Amazon Web Services Inc. will open a new data center region in Hong Kong early next year, becoming AWS’s eighth cloud computing region in Asia Pacific.
The company currently offers regions in Singapore, Tokyo, Sydney, Beijing, Seoul and Mumbai, and is set to add a second Chinese region in Ningxia later this year.
“Together, these Regions will provide our customers with a total of 19 Availability Zones and allow them to architect highly fault-tolerant applications,” Jeff Barr, chief evangelist at AWS, said in a blog post Monday. “Public sector organizations such as government agencies, educational institutions, and nonprofits in Hong Kong will be able to use this Region to store sensitive data locally.”
AWS’s cloud infrastructure is organized around various “regions” and “availability zones.” A region equates to a geographical area that’s served by its data centers. Inside each of these regions AWS offers availability zones that are made up of one or more data centers. Each of these has its own redundant power, connectivity and networking capabilities housed in separate facilities. The AWS “U.S. East” and “Europe” regions, for example, both offer eight availability zones.
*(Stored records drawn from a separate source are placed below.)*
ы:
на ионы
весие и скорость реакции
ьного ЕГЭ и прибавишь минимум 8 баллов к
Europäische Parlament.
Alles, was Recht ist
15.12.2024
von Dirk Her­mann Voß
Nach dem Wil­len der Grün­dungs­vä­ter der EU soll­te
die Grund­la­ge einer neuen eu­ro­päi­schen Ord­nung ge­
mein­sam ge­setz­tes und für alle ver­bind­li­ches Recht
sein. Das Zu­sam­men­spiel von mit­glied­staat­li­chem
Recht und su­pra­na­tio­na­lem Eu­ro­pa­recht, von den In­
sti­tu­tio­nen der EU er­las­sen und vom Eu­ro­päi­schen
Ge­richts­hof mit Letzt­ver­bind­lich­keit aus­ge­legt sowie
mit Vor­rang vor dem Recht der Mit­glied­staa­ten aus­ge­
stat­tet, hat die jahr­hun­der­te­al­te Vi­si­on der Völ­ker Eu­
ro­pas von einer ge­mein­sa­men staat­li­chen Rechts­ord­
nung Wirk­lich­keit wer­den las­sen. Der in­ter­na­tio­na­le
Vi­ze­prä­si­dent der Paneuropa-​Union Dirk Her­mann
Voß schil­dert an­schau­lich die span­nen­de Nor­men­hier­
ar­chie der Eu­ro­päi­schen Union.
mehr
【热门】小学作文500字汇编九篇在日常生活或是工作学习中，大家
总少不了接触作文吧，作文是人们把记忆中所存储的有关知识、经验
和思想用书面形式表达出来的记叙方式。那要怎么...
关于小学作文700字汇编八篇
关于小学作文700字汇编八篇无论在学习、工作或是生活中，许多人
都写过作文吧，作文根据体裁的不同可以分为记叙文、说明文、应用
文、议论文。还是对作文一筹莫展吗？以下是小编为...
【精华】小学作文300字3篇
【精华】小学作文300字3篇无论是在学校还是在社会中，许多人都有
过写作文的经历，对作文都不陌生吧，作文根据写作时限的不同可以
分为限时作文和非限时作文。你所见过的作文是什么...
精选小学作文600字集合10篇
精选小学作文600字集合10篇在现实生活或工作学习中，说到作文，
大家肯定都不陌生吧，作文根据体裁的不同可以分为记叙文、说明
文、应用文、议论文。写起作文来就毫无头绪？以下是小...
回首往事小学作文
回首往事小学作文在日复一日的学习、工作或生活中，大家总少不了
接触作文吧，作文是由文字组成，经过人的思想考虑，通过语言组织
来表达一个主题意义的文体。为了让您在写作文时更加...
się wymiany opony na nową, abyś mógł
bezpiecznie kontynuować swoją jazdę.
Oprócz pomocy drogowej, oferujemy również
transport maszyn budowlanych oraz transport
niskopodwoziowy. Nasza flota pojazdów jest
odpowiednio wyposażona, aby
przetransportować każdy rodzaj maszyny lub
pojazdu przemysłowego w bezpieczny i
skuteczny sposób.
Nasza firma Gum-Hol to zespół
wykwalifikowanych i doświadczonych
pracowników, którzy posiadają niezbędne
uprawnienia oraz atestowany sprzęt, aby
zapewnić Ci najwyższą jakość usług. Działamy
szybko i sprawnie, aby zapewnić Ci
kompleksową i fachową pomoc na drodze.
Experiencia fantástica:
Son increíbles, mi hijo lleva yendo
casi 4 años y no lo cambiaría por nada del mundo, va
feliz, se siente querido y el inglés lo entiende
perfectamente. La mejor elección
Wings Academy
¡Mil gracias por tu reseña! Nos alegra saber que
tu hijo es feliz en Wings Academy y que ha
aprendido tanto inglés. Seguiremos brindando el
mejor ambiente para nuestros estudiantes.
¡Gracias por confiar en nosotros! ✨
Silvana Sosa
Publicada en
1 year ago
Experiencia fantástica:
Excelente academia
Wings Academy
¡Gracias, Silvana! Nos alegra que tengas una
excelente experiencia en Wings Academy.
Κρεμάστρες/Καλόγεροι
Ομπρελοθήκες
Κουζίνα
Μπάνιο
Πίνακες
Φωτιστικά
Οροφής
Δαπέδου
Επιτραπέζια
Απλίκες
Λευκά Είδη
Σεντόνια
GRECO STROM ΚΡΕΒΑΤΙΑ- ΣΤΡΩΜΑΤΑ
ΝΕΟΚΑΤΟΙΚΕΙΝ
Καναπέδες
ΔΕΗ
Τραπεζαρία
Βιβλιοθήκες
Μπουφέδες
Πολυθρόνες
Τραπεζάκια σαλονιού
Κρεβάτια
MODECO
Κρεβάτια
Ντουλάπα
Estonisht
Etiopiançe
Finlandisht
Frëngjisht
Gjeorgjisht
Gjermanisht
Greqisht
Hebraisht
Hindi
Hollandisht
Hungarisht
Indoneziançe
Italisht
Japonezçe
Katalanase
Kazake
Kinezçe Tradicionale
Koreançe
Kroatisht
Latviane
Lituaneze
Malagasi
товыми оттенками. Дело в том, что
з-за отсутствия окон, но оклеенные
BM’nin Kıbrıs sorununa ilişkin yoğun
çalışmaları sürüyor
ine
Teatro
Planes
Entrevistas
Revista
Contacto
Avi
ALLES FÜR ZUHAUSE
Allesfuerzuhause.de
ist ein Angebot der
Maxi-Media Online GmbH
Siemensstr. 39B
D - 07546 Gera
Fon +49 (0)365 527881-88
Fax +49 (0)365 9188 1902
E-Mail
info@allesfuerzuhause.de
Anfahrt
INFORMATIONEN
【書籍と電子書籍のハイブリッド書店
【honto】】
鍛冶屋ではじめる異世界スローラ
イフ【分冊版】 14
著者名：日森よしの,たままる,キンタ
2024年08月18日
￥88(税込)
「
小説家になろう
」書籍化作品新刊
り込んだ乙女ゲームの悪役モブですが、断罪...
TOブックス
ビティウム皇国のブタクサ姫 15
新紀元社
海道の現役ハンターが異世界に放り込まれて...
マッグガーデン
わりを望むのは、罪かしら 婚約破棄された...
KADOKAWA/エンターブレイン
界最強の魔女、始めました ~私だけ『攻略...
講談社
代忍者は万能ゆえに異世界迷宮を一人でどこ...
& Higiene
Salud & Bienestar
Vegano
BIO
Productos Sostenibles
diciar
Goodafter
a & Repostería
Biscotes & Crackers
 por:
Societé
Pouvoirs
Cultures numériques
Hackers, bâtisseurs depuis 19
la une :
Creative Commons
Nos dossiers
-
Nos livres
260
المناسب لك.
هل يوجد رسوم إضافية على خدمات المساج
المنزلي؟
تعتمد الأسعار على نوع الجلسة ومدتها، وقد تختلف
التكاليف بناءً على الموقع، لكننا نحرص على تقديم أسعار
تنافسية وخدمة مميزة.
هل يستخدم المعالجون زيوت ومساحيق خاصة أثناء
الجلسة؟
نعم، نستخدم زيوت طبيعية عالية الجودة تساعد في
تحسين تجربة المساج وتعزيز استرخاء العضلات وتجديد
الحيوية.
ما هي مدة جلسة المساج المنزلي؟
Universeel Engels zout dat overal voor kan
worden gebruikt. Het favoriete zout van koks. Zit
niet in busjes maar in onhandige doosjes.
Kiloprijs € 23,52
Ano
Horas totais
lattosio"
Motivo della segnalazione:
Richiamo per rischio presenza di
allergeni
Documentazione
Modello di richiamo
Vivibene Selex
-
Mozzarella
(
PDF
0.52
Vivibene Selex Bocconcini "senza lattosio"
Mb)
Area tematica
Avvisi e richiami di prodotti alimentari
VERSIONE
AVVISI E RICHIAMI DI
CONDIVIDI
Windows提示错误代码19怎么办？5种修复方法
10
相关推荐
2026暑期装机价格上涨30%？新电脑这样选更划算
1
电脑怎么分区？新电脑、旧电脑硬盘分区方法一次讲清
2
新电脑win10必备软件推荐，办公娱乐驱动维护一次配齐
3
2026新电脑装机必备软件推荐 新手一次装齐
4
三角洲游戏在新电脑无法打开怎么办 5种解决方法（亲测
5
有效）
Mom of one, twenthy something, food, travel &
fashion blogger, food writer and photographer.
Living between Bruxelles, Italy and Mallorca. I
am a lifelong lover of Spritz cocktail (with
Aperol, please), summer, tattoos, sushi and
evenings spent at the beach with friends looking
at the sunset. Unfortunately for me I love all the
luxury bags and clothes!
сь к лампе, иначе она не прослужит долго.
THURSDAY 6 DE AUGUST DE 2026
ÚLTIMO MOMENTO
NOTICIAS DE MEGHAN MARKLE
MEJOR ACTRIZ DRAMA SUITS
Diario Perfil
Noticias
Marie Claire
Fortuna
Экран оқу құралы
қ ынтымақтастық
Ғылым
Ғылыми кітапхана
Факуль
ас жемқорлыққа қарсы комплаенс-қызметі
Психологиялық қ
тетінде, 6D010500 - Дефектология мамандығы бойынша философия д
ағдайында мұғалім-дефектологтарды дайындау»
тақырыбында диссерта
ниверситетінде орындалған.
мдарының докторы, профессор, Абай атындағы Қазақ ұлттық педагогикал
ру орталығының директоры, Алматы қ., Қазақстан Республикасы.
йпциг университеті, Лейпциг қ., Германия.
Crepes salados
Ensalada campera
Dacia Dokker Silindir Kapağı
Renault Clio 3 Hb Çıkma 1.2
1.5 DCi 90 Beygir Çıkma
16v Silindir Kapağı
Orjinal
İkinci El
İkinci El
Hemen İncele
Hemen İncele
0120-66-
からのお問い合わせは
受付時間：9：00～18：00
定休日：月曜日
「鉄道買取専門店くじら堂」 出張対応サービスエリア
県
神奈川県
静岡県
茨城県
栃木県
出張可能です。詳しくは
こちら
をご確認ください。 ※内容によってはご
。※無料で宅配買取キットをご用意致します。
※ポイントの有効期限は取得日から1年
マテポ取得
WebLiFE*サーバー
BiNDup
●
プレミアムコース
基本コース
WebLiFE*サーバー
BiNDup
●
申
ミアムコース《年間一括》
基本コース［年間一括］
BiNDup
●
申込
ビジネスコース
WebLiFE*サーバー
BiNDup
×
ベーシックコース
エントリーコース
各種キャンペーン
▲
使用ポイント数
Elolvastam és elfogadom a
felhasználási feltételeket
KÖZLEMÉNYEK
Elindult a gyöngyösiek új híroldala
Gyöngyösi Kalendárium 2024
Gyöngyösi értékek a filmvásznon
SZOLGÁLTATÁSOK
AWS says its availability zones are linked to each other through private fiber-optic networks so that customers can setup their applications to fail over automatically between zones when necessary to prevent any service interruptions. That means its customers can run things such as databases and applications with greater availability. It also makes them more fault-tolerant than is possible from a single data center.
In total, AWS currently offers 43 availability zones from 16 geographic regions. It has already announced plans to add another three regions and eight availability zones in China, France and Sweden by the end of next year.